# Data Pre-Processing: Removing Unrelated Business Categories

---

### Problem Description:
* The dataset ```yelp_academic_dataset_business.json``` has many business categories unrelated to food reviews.
* Since our project focuses on food review text, we need to identify and remove unrelated business categories from our dataset during preprocessing.

In [82]:
import pandas as pd

# Do not truncate column content and show all columns
pd.set_option('display.max_colwidth', None)
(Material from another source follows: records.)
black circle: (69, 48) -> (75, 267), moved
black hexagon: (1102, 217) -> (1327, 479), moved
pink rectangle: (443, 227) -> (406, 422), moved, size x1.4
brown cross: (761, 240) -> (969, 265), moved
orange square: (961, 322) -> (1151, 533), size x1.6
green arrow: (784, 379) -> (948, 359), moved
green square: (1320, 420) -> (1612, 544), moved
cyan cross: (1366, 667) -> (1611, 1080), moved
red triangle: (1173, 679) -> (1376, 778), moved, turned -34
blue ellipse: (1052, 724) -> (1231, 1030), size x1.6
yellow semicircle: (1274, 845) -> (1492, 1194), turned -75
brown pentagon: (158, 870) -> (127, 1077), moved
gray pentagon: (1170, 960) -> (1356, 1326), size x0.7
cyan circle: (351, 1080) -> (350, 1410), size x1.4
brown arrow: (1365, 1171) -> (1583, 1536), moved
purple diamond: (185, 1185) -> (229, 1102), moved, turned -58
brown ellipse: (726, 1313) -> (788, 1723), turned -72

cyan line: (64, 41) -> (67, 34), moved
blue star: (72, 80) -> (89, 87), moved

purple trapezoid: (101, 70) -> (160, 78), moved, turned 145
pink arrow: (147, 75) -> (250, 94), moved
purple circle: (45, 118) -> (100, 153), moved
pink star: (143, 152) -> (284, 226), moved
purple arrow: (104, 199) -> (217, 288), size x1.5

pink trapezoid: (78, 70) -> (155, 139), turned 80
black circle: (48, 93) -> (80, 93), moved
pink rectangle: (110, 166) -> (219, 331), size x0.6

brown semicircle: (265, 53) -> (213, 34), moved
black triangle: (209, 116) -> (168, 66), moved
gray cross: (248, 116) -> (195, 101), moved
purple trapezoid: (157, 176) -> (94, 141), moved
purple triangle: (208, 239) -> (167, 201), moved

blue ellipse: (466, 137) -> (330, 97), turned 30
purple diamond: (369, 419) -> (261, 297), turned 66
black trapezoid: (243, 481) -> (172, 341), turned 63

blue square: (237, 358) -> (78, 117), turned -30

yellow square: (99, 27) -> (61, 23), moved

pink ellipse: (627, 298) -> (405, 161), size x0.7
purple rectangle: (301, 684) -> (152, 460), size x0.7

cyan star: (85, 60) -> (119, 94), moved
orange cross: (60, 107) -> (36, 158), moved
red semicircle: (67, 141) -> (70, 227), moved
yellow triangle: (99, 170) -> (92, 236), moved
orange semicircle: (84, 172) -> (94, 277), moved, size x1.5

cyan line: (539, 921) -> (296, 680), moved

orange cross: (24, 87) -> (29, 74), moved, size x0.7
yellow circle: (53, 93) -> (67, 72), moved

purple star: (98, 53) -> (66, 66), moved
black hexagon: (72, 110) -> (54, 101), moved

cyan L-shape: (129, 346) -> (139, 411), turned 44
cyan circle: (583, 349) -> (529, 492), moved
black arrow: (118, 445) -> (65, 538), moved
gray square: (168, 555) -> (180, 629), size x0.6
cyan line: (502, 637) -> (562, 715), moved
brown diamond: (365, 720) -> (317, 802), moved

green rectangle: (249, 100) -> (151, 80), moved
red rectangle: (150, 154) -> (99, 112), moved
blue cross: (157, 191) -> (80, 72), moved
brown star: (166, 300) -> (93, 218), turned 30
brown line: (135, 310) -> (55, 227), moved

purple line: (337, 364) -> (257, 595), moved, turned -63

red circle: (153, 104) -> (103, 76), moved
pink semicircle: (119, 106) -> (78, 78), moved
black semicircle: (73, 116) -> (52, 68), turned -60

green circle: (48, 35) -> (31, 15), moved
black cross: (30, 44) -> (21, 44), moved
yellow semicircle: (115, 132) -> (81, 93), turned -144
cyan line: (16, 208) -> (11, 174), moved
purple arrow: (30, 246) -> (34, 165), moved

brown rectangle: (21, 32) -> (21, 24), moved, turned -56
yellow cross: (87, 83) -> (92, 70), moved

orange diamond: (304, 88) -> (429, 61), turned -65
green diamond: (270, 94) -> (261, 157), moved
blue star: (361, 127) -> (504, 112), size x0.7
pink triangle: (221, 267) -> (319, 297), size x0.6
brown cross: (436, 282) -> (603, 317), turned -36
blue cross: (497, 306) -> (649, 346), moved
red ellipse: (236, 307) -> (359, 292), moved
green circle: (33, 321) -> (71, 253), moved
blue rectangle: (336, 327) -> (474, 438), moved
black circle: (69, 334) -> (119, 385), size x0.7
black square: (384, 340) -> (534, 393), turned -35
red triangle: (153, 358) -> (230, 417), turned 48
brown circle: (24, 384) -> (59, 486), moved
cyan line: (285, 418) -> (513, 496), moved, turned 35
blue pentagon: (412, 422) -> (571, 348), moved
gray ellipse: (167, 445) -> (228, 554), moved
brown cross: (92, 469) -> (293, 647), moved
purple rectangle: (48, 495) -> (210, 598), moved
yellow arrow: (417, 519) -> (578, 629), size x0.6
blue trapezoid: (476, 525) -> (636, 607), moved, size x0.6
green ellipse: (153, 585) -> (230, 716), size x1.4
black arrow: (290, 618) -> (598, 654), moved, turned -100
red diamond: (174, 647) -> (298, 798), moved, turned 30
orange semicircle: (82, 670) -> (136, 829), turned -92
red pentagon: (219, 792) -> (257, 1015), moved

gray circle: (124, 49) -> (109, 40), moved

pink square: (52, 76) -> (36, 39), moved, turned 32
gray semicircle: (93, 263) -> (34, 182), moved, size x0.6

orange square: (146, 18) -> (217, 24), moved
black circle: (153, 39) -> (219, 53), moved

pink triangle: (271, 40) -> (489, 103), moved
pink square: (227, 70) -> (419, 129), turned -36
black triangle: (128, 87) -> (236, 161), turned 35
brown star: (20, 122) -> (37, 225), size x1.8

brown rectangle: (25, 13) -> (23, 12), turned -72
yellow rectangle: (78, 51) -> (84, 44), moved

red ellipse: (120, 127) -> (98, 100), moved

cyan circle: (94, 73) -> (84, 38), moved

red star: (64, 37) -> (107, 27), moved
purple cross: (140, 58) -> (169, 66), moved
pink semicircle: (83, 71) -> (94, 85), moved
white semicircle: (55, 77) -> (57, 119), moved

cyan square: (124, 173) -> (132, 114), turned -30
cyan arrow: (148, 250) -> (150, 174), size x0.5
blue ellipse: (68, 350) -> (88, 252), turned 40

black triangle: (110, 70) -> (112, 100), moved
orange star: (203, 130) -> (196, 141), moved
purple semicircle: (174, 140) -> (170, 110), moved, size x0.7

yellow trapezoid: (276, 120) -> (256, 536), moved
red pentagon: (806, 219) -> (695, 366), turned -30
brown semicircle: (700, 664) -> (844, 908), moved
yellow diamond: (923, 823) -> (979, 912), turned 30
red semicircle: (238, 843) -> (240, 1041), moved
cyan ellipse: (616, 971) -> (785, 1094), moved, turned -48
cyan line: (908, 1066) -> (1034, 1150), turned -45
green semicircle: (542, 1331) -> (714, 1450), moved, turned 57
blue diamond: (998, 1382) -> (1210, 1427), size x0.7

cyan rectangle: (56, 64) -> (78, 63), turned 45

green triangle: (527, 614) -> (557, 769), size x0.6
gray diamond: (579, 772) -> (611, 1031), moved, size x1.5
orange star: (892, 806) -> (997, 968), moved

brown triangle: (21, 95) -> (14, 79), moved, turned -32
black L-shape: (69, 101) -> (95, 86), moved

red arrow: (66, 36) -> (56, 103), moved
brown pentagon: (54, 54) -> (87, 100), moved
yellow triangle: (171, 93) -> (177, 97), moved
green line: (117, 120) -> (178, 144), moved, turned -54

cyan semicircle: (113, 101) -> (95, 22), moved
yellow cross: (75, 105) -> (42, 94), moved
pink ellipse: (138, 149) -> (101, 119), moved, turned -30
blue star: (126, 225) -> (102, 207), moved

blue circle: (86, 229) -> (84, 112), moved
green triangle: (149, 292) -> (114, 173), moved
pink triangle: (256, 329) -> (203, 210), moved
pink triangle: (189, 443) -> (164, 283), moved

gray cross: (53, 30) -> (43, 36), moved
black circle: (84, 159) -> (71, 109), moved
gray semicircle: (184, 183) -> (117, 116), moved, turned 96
# Create a dataframe containing the first fifty datapoints
dataframe = pd.read_json("yelp_academic_dataset_business.json", lines=True, nrows=50)

# Print each business category
print(dataframe['categories'].head(n=10).to_string(index=False).replace(' ',''))

ActiveLife,Gun/RifleRanges,Guns&Ammo,Shopping
Health&Medical,Fitness&Instruction,Yoga,ActiveLife,Pilates
Pets,PetServices,PetGroomers
HardwareStores,HomeServices,BuildingSupplies,Home&Garden,Shopping
HomeServices,Plumbing,Electricians,Handyman,Contractors
AutoRepair,Automotive,OilChangeStations,TransmissionRepair
DryCleaning&Laundry,LocalServices,LaundryServices
AutoRepair,OilChangeStations,Automotive,Tires
EthnicFood,FoodTrucks,SpecialtyFood,ImportedFood,Argentine,Food,Restaurants,Empanadas
MartialArts,Gyms,Fitness&Instruction,ActiveLife


### Regular Expressions Solution

* The yelp developer documentation has a businesses [category list](https://www.yelp.com/developers/documentation/v3/category_list). 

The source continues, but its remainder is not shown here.